Sun and Shadow started for a romance novel competition on Tapas which has since ended. I didn't get to finish it in time for a lot of reasons, but I primarily cite stress and exhaustion from working full time at a physically-intensive job. It grew shockingly quickly and I had some fans donate to me related to it, so I'm kinda forced to work on it, haha. Dw--I like it! It's just harder to work on for a number of reasons, haha.
How much time, in your best estimation, do you spend thinking about them?
Tragic, the questions you're asking me--
It depends, haha. I'm autistic and hyperfixate a lot.
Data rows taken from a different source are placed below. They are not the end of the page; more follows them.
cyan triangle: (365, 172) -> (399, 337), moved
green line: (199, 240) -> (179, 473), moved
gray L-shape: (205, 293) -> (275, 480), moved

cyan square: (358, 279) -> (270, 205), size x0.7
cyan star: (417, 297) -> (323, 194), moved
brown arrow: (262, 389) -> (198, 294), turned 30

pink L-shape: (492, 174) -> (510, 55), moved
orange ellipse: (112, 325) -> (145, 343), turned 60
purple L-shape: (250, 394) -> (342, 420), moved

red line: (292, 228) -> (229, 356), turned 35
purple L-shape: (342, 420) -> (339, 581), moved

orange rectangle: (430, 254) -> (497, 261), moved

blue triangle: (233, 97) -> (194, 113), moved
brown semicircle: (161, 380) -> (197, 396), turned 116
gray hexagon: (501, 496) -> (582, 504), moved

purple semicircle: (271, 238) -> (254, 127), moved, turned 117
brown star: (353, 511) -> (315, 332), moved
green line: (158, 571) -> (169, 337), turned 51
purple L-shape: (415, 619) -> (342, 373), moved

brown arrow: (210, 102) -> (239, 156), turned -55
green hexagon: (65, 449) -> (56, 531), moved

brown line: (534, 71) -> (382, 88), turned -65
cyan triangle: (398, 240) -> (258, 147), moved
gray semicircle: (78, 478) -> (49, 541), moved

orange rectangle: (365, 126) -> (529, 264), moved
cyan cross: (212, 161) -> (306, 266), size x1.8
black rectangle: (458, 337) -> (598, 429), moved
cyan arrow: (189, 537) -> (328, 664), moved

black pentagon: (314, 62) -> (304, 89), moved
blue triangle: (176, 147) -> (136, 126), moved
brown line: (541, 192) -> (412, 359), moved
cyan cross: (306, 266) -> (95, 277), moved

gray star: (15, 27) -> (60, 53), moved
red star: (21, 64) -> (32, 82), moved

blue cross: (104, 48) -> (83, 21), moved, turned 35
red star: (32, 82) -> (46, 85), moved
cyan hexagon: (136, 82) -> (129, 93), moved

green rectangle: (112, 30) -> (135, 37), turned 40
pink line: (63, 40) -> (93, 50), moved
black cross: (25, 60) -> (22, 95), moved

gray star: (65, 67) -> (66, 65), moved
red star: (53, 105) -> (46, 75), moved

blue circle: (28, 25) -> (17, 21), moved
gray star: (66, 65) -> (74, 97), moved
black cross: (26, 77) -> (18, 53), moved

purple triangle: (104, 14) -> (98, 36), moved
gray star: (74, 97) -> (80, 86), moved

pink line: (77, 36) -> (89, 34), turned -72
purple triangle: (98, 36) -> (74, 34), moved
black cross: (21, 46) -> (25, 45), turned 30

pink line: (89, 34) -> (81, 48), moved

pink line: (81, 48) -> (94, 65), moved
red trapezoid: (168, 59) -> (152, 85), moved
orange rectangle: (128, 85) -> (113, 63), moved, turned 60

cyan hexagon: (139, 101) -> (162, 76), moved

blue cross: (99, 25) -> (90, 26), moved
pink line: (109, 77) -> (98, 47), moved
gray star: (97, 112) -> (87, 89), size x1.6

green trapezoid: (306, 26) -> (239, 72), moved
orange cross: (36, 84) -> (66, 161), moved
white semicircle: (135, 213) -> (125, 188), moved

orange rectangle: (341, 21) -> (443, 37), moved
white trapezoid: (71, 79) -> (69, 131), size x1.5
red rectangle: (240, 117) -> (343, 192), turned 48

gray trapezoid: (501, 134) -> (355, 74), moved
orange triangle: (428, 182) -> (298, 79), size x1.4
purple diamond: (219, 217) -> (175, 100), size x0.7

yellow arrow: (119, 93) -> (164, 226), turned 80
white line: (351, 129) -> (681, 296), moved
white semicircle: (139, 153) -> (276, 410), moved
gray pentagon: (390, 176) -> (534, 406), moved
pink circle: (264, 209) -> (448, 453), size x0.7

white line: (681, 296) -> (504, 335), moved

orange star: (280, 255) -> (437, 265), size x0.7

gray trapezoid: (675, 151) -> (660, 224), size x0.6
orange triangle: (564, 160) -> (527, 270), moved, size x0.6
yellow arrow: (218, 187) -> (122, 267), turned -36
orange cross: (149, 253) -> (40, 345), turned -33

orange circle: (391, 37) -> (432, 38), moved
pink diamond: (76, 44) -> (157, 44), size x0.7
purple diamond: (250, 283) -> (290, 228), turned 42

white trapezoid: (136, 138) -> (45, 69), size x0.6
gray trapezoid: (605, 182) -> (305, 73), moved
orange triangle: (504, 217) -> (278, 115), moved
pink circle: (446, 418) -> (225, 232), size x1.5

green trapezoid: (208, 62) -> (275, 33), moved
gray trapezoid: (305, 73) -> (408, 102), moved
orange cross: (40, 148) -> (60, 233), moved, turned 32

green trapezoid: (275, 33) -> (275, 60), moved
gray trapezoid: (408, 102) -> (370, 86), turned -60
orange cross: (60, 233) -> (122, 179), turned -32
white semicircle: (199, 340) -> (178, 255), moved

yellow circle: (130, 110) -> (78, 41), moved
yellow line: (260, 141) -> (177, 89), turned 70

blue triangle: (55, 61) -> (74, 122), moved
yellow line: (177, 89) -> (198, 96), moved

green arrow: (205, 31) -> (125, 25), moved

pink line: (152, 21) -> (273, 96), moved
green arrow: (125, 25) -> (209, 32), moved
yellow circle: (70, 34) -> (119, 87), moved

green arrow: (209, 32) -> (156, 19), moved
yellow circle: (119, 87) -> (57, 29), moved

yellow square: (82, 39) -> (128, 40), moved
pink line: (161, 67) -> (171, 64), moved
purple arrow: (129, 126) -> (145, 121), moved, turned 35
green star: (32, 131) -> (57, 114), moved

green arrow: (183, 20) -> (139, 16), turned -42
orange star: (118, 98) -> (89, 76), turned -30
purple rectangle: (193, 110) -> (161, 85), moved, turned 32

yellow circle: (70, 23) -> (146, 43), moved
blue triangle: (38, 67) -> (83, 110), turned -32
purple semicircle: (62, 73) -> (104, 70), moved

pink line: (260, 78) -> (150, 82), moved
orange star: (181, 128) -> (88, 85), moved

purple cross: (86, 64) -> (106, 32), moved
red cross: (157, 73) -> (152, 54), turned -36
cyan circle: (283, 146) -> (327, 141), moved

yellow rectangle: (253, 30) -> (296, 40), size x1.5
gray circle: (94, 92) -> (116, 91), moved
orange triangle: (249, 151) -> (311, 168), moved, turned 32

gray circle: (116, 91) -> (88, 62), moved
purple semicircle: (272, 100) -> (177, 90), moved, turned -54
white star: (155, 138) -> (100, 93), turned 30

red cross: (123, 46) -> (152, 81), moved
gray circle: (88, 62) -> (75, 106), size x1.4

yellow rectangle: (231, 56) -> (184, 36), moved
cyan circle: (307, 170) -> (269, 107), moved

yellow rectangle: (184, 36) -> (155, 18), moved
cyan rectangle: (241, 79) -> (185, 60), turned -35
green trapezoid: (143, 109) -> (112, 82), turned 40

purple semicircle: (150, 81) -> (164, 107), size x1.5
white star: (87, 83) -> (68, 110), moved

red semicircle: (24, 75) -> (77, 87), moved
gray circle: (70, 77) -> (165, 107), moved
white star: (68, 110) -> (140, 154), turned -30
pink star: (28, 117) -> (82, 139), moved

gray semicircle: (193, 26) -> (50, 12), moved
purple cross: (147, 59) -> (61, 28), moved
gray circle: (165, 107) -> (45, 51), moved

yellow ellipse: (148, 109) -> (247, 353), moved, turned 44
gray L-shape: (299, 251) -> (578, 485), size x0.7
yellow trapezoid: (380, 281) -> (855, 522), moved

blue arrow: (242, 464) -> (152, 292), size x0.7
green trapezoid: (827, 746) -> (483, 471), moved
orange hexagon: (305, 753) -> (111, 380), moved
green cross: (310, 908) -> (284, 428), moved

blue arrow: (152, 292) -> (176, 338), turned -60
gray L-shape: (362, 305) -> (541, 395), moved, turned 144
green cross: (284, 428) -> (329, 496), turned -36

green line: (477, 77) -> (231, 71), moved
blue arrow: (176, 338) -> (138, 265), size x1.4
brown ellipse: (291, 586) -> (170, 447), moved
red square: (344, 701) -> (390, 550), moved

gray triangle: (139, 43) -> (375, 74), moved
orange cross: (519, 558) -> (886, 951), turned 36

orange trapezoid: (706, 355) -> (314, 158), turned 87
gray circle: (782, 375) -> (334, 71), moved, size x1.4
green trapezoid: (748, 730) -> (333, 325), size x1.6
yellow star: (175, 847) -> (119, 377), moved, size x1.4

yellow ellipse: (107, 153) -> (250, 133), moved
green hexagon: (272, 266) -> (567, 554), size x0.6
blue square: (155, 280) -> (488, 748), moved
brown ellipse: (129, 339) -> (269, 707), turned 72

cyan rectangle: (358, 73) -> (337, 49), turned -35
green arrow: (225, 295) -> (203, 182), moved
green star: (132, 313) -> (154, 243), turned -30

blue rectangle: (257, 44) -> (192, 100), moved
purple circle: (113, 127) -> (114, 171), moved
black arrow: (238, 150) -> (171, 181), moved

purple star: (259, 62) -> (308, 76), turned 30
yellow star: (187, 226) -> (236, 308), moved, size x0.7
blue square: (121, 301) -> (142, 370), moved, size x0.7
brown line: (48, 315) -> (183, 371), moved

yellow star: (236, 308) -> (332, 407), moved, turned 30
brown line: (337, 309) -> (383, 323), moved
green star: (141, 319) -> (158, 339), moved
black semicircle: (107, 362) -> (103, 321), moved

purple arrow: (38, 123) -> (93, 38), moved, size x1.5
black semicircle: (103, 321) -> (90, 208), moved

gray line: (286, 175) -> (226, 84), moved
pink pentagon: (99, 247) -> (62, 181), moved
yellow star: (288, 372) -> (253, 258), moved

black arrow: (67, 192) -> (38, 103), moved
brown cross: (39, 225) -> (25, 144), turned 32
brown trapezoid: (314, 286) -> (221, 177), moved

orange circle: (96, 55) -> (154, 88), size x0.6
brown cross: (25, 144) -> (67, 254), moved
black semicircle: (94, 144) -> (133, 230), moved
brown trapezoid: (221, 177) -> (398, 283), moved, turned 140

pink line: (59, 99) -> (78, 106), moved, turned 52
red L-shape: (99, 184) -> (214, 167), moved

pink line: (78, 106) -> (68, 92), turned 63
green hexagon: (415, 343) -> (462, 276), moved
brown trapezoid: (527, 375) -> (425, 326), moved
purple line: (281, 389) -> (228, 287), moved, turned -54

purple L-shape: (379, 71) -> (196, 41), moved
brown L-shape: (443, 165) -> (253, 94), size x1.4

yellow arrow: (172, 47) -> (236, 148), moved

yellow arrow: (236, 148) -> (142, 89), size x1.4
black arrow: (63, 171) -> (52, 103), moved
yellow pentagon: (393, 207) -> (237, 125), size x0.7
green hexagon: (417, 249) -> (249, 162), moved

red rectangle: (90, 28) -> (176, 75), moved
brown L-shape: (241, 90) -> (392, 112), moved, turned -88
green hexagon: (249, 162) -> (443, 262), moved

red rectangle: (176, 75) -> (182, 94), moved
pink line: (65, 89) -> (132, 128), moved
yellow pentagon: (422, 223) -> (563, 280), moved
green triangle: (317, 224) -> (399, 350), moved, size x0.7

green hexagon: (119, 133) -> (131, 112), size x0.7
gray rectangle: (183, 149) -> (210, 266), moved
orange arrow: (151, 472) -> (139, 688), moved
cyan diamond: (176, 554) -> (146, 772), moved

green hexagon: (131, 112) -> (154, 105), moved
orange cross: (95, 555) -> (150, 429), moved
Also, for one, that's a suuuuuper vague question??? Like what do you mean "how much time"--how much time within the day? How often in general? Idk, man, haha.
I think about the Arcane Rifts a LOT!
I've put an incredible amount of time and effort into it, and I'm in love with 90% of the characters there. Even the background characters have had a lot of work put into them, getting relatively fleshed-out backstories to make their motives understandable (even if not agreeable!), and I love them all so much, haha.
Except Katerina. She's a bitch.
I also think about Rising From the Ashes a good amount, and it's invaded my brain again lately, haha.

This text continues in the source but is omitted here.